▶ _EXERCISE REQUIREMENTS_:
Where an entry below contains an image, skip the image and reproduce the rest exactly.

▶ _LISTED RECORDS_:
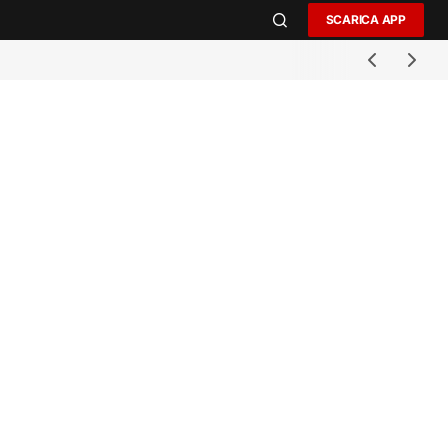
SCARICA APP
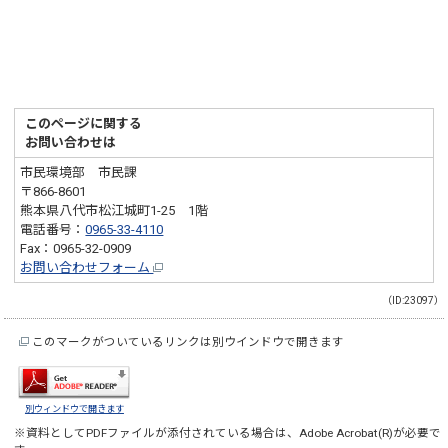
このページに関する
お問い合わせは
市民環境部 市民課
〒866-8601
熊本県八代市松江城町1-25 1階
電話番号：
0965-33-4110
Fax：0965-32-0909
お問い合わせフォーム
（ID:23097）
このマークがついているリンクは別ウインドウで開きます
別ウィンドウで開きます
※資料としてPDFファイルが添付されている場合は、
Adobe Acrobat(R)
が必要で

▶ _OUTPUT OF THE EXERCISE_:
SCARICA APP
このページに関する
お問い合わせは
市民環境部 市民課
〒866-8601
熊本県八代市松江城町1-25 1階
電話番号：
0965-33-4110
Fax：0965-32-0909
お問い合わせフォーム
（ID:23097）
このマークがついているリンクは別ウインドウで開きます
別ウィンドウで開きます
※資料としてPDFファイルが添付されている場合は、
Adobe Acrobat(R)
が必要で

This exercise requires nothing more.